Sideload over your existing v0.1.x — your keys and selected model are preserved on-device.

Pocket Pi v0.1.1 (POC)

11 May 13:37

Choose a tag to compare

Fixes

  • Chat now actually replies. Pi 0.74 reads defaultProvider/defaultModel from settings.json — without them the agent had nothing to call, so sending a message looked like it did nothing. v0.1.1 ships a first-run default (NVIDIA Qwen3 Coder 480B) and an in-app picker so anyone can switch.
  • Active model picker in the Config sheet (⚙ icon): provider chips + per-model rows + "Use this model" button. Reads what's available from models.json; writes the active selection to settings.json and restarts Pi.
  • Saving an API key now also seeds the active model if none is set yet, so the "save key + send hi" flow works on a fresh install.

Install

Sideload the APK below. If you already have v0.1.0, just install over it — your keys and configs are preserved. After install, open the app and tap ⚙ to pick a model.

Pocket Pi v0.1.0 (POC)

11 May 12:11

Choose a tag to compare

First POC build for team testing.

Install

  1. Download pocket-pi-v0.1.0.apk below.
  2. Sideload on an aarch64 Android phone (adb install pocket-pi-v0.1.0.apk, or tap the file on the device after enabling install-from-unknown-sources).
  3. Open the app.
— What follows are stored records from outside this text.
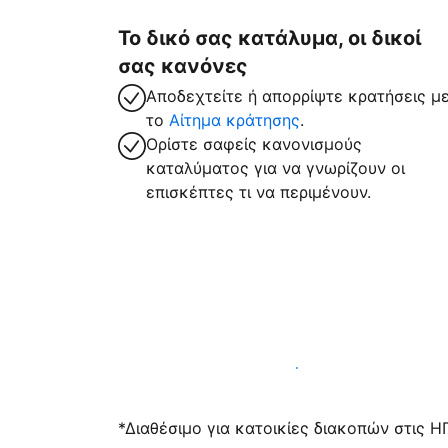
Το δικό σας κατάλυμα, οι δικοί
σας κανόνες
Αποδεχτείτε ή απορρίψτε κρατήσεις μ
το
Αίτημα κράτησης
.
Ορίστε σαφείς κανονισμούς
καταλύματος για να γνωρίζουν οι
επισκέπτες τι να περιμένουν.
Υποδεχτείτε επισκέπτες μαζί μας σήμε
*Διαθέσιμο για κατοικίες διακοπών στις Η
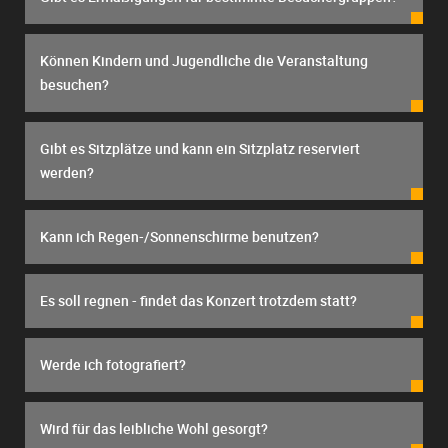
Können Kindern und Jugendliche die Veranstaltung
besuchen?
Gibt es Sitzplätze und kann ein Sitzplatz reserviert
werden?
Kann ich Regen-/Sonnenschirme benutzen?
Es soll regnen - findet das Konzert trotzdem statt?
Werde ich fotografiert?
Wird für das leibliche Wohl gesorgt?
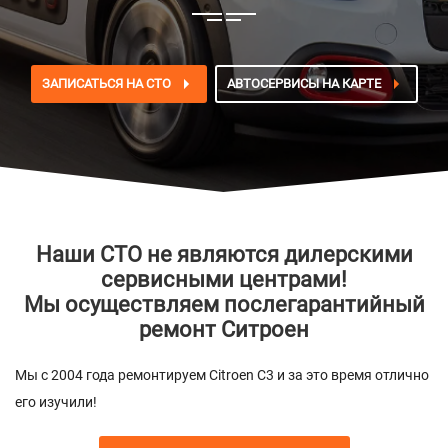
ЗАПИСАТЬСЯ НА СТО
АВТОСЕРВИСЫ НА КАРТЕ
Наши СТО не являются дилерскими
сервисными центрами!
Мы осуществляем послегарантийный
ремонт Ситроен
Мы с 2004 года ремонтируем Citroen C3 и за это время отлично
его изучили!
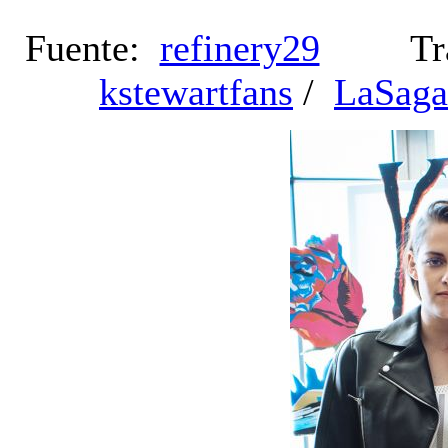
Fuente:
refinery29
Trad
kstewartfans
/
LaSaga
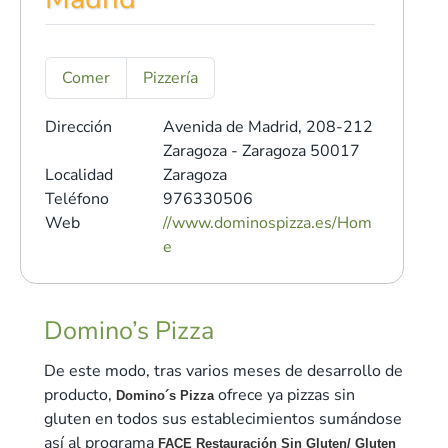
Comer
Pizzería
Dirección
Avenida de Madrid, 208-212
Zaragoza - Zaragoza 50017
Localidad
Zaragoza
Teléfono
976330506
Web
//www.dominospizza.es/Hom
e
Domino’s Pizza
De este modo, tras varios meses de desarrollo de
producto,
ofrece ya pizzas sin
Domino´s Pizza
gluten en todos sus establecimientos sumándose
así al programa
FACE Restauración Sin Gluten/ Gluten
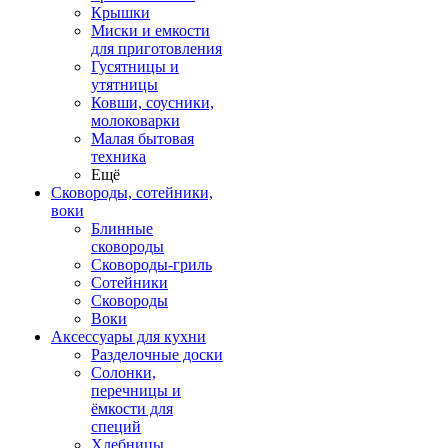
Крышки
Миски и емкости
для приготовления
Гусятницы и
утятницы
Ковши, соусники,
молоковарки
Малая бытовая
техника
Ещё
Сковороды, сотейники,
воки
Блинные
сковороды
Сковороды-гриль
Сотейники
Сковороды
Воки
Аксессуары для кухни
Разделочные доски
Солонки,
перечницы и
ёмкости для
специй
Хлебницы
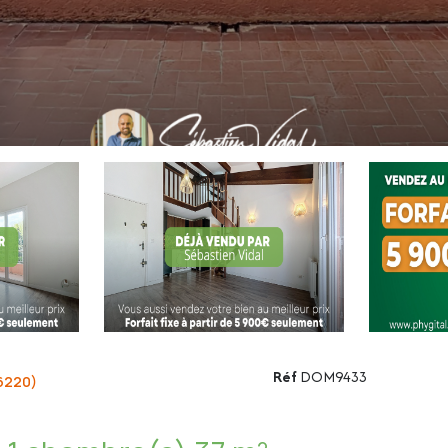
Réf
DOM9433
6220)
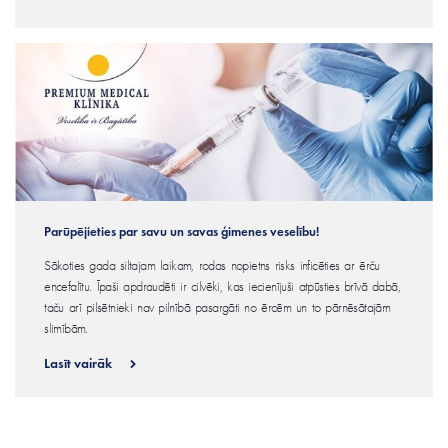
Parūpējieties par savu un savas ģimenes veselību!
Sākoties gada siltajam laikam, rodas nopietns risks inficēties ar ērču
encefalītu. Īpaši apdraudēti ir cilvēki, kas iecienījuši atpūsties brīvā dabā,
taču arī pilsētnieki nav pilnībā pasargāti no ērcēm un to pārnēsātajām
slimībām.
Lasīt vairāk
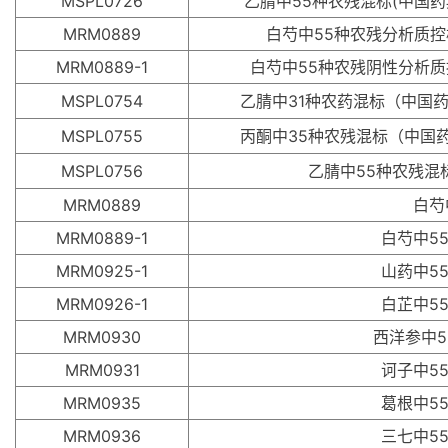
MSPL0726
乙腈中55种农残混标(中国药
MRM0889
白芍中55种农残分析质控
MRM0889-1
白芍中55种农残阴性分析质
MSPL0754
乙腈中31种农药混标（中国药典
MSPL0755
丙酮中35种农残混标（中国药
MSPL0756
乙腈中55种农残混
MRM0889
白芍
MRM0889-1
白芍中5
MRM0925-1
山药中5
MRM0926-1
白芷中5
MRM0930
西洋参中
MRM0931
诃子中5
MRM0935
葛根中5
MRM0936
三七中5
First launch takes 3–5 min on Wi-Fi (bootstrap + npm install).
  4. Once you see "Send a message to your Pi agent", tap the at the top right.
  5. Paste at least one API key (NVIDIA NIM is free at https://build.nvidia.com/, OpenRouter / OpenAI / Anthropic / Groq also wired up).
  6. Tap Save keysRestart Pi.
  7. If any extensions are missing, tap Re-run setup (idempotent, safe).

Status

  • ✓ All 8 Pi extensions register, 17 tools online
  • ✓ NVIDIA NIM + OpenRouter tested end-to-end
  • ✓ Recovery UI if pi-webserver doesn't bind within 15s

Known limitations

  • Slash commands (/session, /clear, /model, …) currently fall through to the LLM as plain text — planned for the next iteration.
  • Chat history doesn't persist across tab switches yet.
  • applicationId is still com.termux (requires a custom bootstrap rebuild to change).
  • A cosmetic ghost-icon row may render at the top of the chat on some Android WebView builds.

Feedback wanted

Whether to keep iterating on this Termux-fork-in-an-APK approach or rewrite as a proper native Android client that talks to Pi over the network — that's what this POC is meant to inform.